As a mark of respect to the local Noongar people and in deciding to publish The Village Collective newsletter every two months, we have named each edition after the correlating Noongar season. The excerpt below is taken from the excellent overview of the Noongar seasons on the Bureau of Meteorology website.



Djeran – season of adulthood

EelAutumn: April-May

Ant season.
Time to repair housing and shelter.

The lifestyle for the Nyoongar communities during Djeran

Djeran season at last sees a break in the really hot weather. A key indicator of the change of season is the cool nights that once again bring a dewy presence for us to discover in the early mornings.

The winds have also changed, especially in their intensity, with light breezes being the go and generally swinging from southerly directions (i.e. southeast to southwest). Many flying ants can be seen cruising around in the light winds.

Djeran is a time of red flowers especially from the Red flowering gum (Corimbia ficifolia), as well as the smaller and more petite flowers of the Summer Flame (Beaufortia aestiva). As you travel around the Perth area, you may also notice the red ‘rust’ and seed cones forming on the male and female Sheoaks (Allocasuarina fraseriana). Banksias start to display their flowers, ensuring that there are nectar food sources for the many small mammals and birds that rely upon them.

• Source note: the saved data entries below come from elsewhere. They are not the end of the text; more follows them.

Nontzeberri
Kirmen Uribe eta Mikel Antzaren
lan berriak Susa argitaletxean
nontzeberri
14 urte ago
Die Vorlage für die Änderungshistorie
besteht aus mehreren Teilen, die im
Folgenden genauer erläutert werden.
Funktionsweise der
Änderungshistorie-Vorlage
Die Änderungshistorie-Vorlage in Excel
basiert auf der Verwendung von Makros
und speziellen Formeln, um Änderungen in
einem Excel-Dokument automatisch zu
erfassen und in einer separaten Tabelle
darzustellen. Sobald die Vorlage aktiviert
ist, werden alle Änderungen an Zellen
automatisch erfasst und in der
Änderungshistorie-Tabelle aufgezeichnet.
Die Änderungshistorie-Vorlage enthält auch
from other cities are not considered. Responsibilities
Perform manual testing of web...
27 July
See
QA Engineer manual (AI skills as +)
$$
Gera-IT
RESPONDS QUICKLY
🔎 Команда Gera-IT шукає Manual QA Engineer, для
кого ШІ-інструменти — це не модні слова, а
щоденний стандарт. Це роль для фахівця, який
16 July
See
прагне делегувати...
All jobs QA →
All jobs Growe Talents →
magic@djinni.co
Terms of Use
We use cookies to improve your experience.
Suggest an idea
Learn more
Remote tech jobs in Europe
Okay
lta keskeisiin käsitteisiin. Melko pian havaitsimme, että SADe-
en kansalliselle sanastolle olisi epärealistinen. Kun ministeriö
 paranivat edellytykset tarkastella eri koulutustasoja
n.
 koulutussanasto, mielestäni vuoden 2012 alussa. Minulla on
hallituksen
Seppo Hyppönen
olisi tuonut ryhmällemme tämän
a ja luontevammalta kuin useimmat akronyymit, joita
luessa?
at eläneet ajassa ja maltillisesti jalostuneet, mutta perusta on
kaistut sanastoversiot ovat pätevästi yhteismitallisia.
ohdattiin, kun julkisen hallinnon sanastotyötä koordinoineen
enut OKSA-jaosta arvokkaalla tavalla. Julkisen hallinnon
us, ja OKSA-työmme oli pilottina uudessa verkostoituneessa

Traditionally, foods at this time of year included the seeds that had been collected and stored for treatment from the Zamia last season along with the root bulbs of the Yanget (Bullrushes), fresh water fish, frogs and turtles.

As the season progresses, the nights will become cooler and damper along with some cool and rainy days which also means that traditionally mia mias (houses or shelters) were now repaired and updated to make sure they were waterproofed and facing in the right direction in readiness for the deep wintery months to come.